Specifically, deaths related to falls topped the charts at 34.6 percent of construction deaths in 2012. Electrocutions accounted for 8.1 percent of construction deaths that year. Being hit by an object resulted in 9.8 percent of construction deaths in 2012 and being caught-in/between accidents accounted for 1.6 percent of construction deaths in 2012. In fact, OSHA reports that if incidents related to the "Fatal Four" were completely eliminated, it would save the lives of 437 workers in the United States annually.

These are significant numbers that employers should take note of. Workplace accidents will happen, but the best way to ensure that workers are kept safe in the first place is to take preventative measures. Workers should be provided with goggles, hard hats and other protective clothing and safety equipment when necessary. Procedures should be in place to ensure workplace safety when workers are working off the ground, such as providing employees on ladders or on scaffolding with safety harnesses, and ensuring that employees know where "drop zones" are on construction sites. Proper training on heavy machinery can also go a long way toward preventing accidents.

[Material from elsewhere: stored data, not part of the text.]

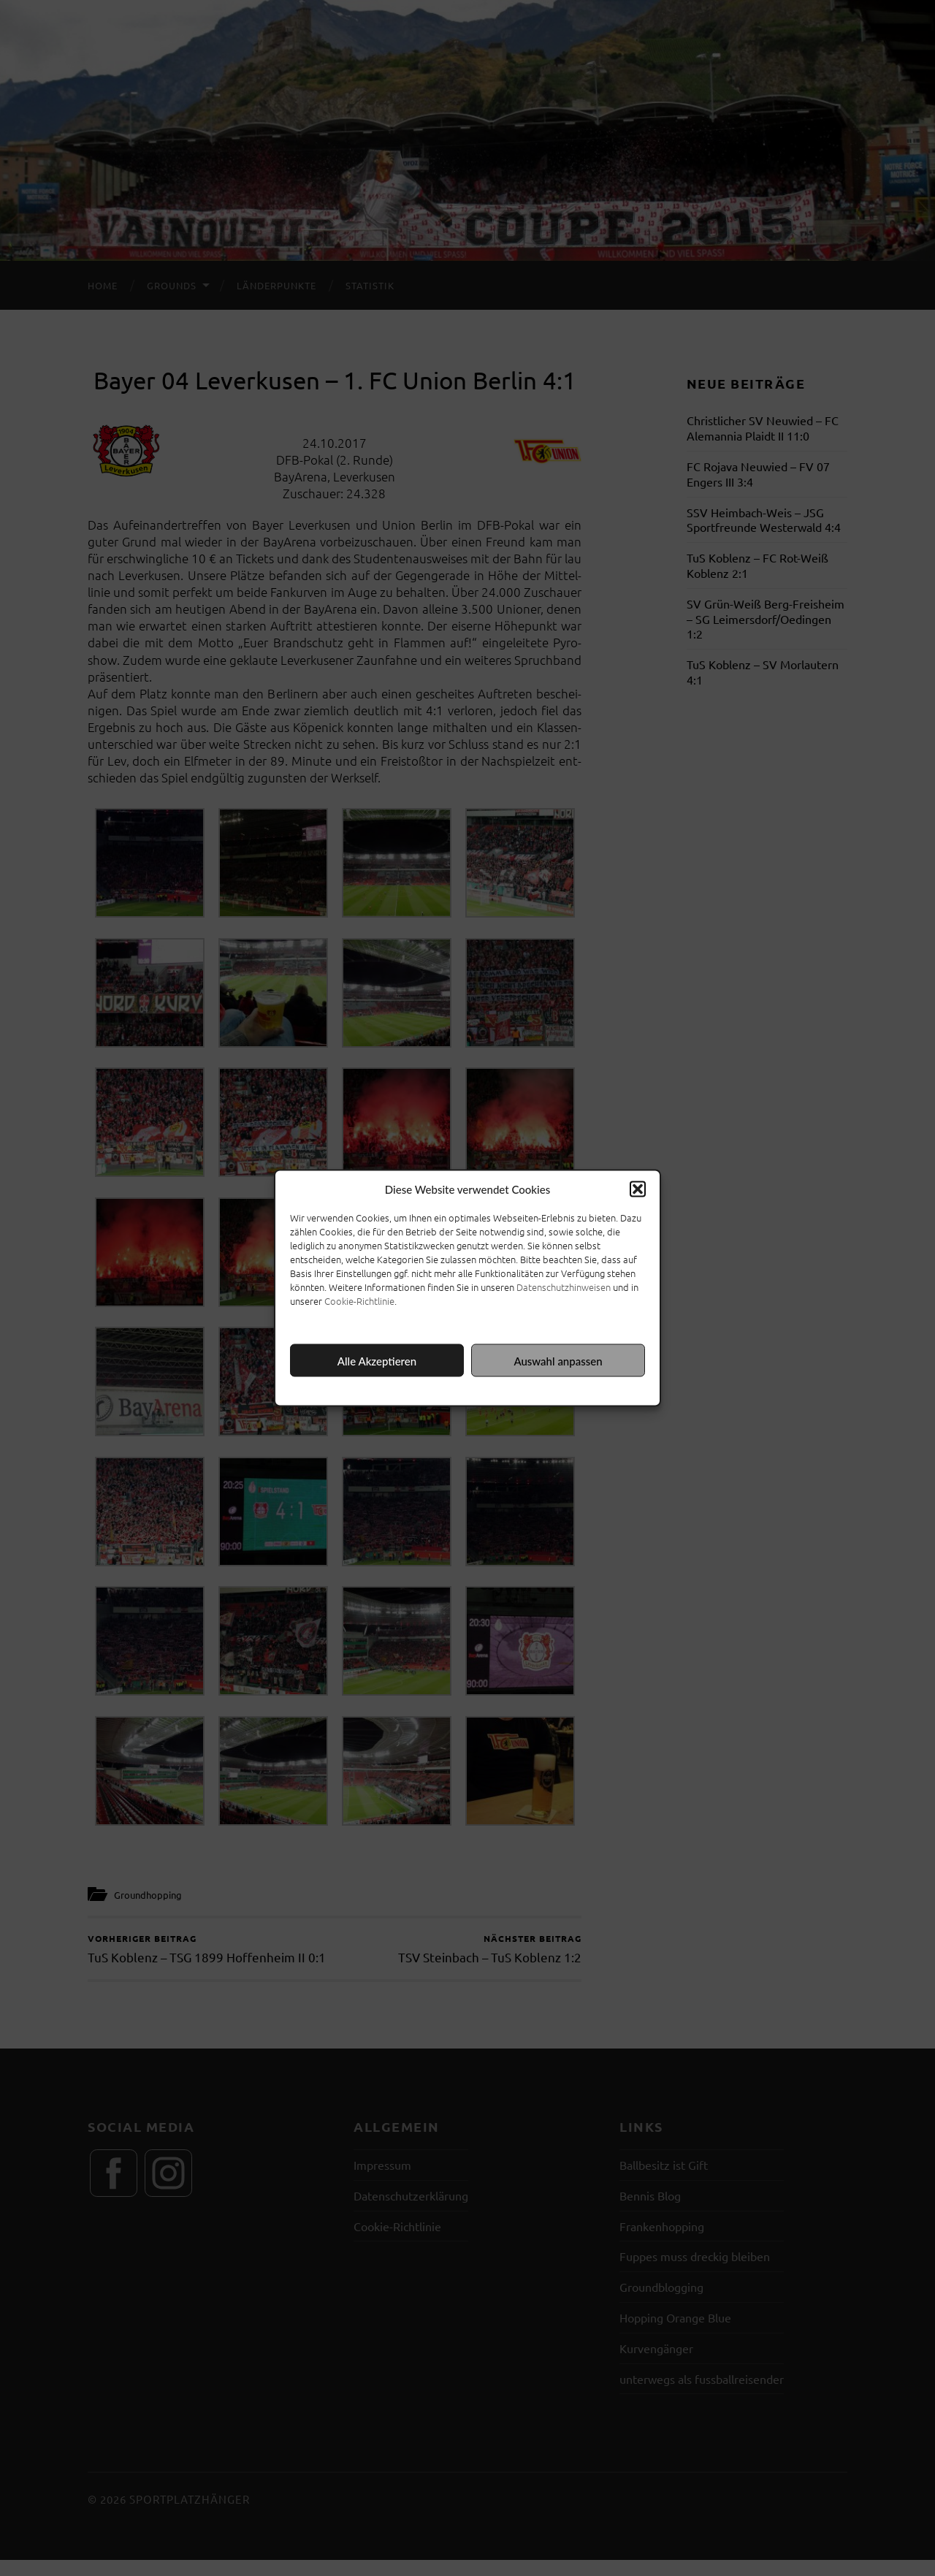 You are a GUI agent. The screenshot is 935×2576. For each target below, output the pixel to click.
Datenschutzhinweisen (563, 1287)
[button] (637, 1189)
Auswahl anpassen (558, 1360)
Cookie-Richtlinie (359, 1301)
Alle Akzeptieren (376, 1360) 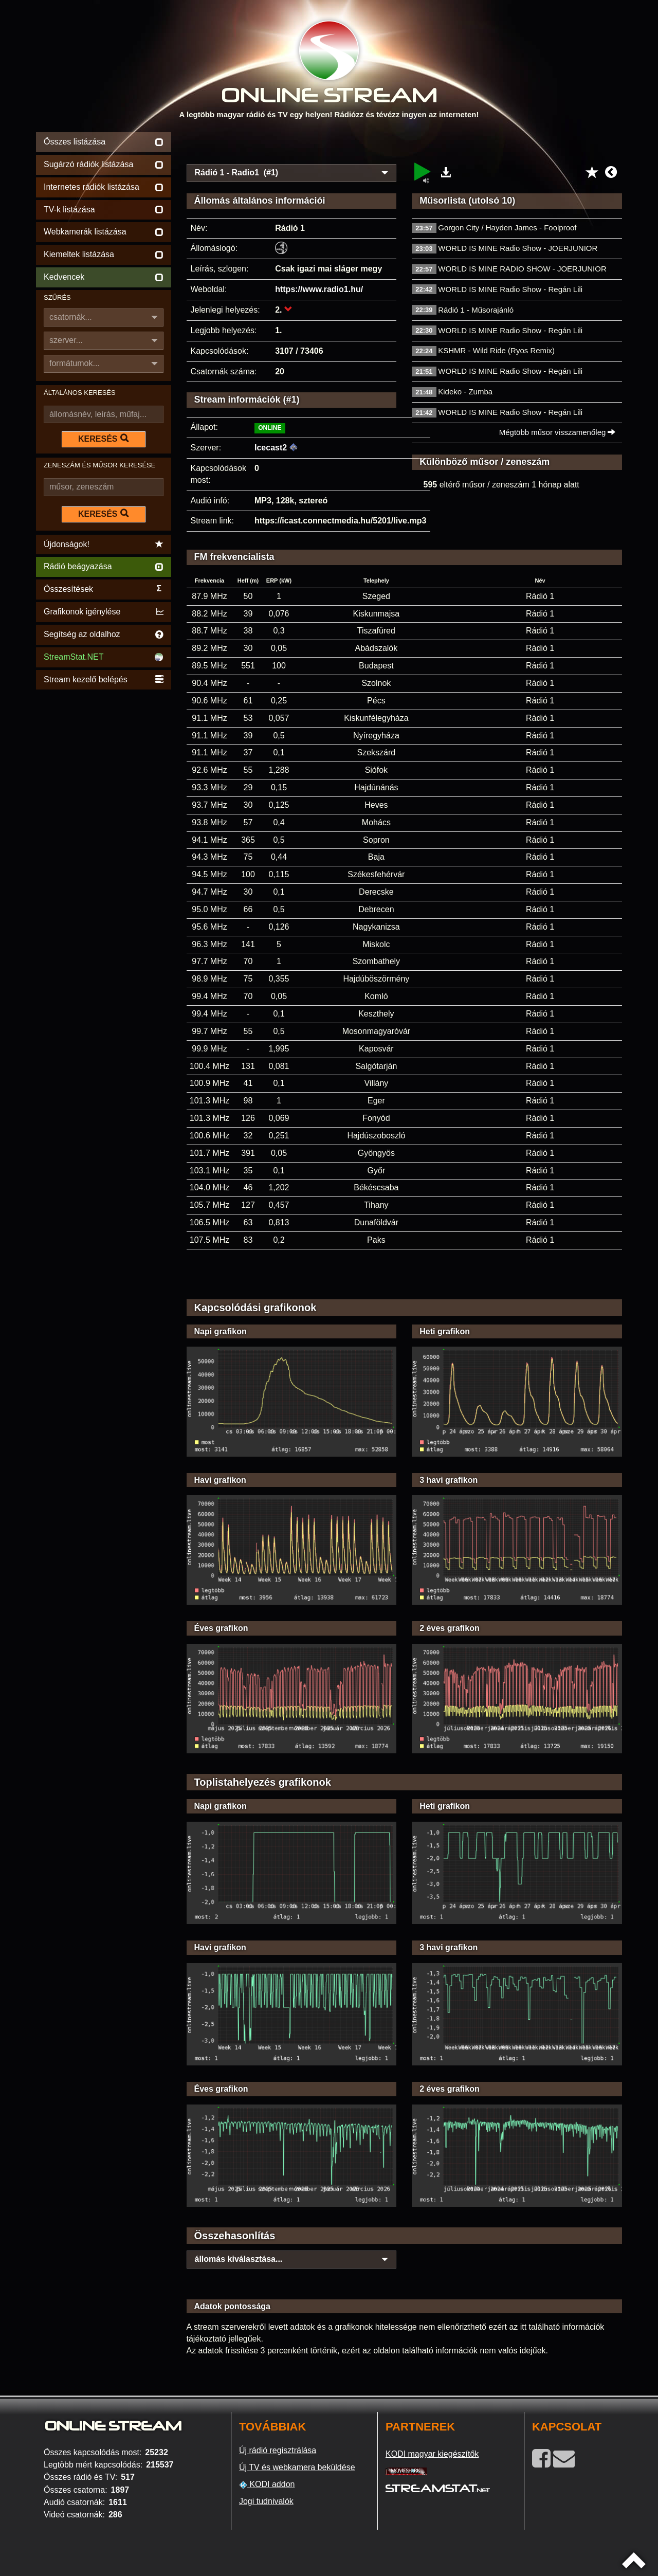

In the end, employers are responsible for providing their employees with a safe place to work. However, when a worker is injured on the job, they do have a means of recourse at their disposal -- workers' compensation benefits. These benefits operate similar to an insurance policy, to provide workers with the compensation they need to cover medical expenses and lost wages incurred due to a workplace accident. Employees looking to file for workers' compensation may want to discuss the matter with a professional so they can get started on the right foot.